━━━ DATA FOR THIS EXERCISE
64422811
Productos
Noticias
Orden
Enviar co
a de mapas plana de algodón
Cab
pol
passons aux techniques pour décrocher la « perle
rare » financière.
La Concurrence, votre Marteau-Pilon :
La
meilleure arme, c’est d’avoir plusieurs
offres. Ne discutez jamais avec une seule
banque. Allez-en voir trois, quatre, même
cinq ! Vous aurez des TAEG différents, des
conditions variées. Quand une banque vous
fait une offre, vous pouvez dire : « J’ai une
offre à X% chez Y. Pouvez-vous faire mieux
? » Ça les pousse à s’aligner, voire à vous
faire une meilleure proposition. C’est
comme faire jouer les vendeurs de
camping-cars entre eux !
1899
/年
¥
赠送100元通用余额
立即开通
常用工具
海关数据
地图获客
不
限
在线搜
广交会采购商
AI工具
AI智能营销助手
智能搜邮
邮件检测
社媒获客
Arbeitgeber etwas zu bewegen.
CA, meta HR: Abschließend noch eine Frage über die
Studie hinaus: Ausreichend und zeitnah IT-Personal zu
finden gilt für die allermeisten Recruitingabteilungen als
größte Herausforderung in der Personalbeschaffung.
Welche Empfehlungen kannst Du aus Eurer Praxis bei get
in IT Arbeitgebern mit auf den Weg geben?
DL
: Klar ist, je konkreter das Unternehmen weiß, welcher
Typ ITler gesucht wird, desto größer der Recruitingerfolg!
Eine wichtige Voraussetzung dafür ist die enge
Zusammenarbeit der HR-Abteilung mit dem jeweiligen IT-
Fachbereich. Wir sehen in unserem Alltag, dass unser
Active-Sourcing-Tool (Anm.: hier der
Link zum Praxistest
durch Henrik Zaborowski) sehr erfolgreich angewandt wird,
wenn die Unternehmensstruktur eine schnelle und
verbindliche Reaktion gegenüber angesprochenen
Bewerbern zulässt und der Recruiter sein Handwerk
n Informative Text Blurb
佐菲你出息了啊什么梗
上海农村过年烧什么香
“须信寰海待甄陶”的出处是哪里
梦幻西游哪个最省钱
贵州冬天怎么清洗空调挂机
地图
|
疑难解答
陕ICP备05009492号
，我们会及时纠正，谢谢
━━━━━━
TASK TO CARRY OUT:
Repeat each record word for word. Do not leave any out.

RESPONSE:
64422811
Productos
Noticias
Orden
Enviar co
a de mapas plana de algodón
Cab
pol
passons aux techniques pour décrocher la « perle
rare » financière.
La Concurrence, votre Marteau-Pilon :
La
meilleure arme, c’est d’avoir plusieurs
offres. Ne discutez jamais avec une seule
banque. Allez-en voir trois, quatre, même
cinq ! Vous aurez des TAEG différents, des
conditions variées. Quand une banque vous
fait une offre, vous pouvez dire : « J’ai une
offre à X% chez Y. Pouvez-vous faire mieux
? » Ça les pousse à s’aligner, voire à vous
faire une meilleure proposition. C’est
comme faire jouer les vendeurs de
camping-cars entre eux !
1899
/年
¥
赠送100元通用余额
立即开通
常用工具
海关数据
地图获客
不
限
在线搜
广交会采购商
AI工具
AI智能营销助手
智能搜邮
邮件检测
社媒获客
Arbeitgeber etwas zu bewegen.
CA, meta HR: Abschließend noch eine Frage über die
Studie hinaus: Ausreichend und zeitnah IT-Personal zu
finden gilt für die allermeisten Recruitingabteilungen als
größte Herausforderung in der Personalbeschaffung.
Welche Empfehlungen kannst Du aus Eurer Praxis bei get
in IT Arbeitgebern mit auf den Weg geben?
DL
: Klar ist, je konkreter das Unternehmen weiß, welcher
Typ ITler gesucht wird, desto größer der Recruitingerfolg!
Eine wichtige Voraussetzung dafür ist die enge
Zusammenarbeit der HR-Abteilung mit dem jeweiligen IT-
Fachbereich. Wir sehen in unserem Alltag, dass unser
Active-Sourcing-Tool (Anm.: hier der
Link zum Praxistest
durch Henrik Zaborowski) sehr erfolgreich angewandt wird,
wenn die Unternehmensstruktur eine schnelle und
verbindliche Reaktion gegenüber angesprochenen
Bewerbern zulässt und der Recruiter sein Handwerk
n Informative Text Blurb
佐菲你出息了啊什么梗
上海农村过年烧什么香
“须信寰海待甄陶”的出处是哪里
梦幻西游哪个最省钱
贵州冬天怎么清洗空调挂机
地图
|
疑难解答
陕ICP备05009492号
，我们会及时纠正，谢谢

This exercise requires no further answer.